(Data excerpts)
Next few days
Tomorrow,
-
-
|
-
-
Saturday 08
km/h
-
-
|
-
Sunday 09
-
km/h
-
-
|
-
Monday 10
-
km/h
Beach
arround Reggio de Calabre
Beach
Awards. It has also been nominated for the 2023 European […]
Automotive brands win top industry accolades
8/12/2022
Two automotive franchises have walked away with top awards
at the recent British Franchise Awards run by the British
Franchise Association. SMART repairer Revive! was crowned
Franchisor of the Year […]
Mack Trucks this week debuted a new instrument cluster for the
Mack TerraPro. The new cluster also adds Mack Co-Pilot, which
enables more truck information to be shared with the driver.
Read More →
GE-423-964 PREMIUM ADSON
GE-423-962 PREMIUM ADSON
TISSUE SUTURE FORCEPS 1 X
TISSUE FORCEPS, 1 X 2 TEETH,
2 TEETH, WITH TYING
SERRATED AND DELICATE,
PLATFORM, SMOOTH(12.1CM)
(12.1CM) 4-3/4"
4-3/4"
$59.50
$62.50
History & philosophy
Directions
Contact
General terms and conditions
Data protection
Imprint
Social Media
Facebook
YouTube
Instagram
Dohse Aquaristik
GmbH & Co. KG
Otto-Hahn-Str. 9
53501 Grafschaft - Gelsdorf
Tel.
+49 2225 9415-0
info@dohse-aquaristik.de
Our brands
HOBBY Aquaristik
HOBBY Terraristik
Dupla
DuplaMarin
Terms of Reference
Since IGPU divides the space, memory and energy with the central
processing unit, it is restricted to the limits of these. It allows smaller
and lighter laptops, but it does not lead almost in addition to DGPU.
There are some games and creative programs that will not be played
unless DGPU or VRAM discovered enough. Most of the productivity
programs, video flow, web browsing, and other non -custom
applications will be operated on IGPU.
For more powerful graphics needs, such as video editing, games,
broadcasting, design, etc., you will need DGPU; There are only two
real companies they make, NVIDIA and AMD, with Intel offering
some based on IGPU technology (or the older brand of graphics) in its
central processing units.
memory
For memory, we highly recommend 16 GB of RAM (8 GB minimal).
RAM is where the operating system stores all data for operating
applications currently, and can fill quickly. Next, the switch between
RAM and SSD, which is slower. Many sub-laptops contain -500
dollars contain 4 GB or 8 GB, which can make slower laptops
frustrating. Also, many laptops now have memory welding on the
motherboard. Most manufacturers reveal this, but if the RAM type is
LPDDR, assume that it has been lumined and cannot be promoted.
(End Data excerpts)
* _What the task requires_:
Write out every line of the listing that holds the word "have".

* _Written response_:
Two automotive franchises have walked away with top awards
frustrating. Also, many laptops now have memory welding on the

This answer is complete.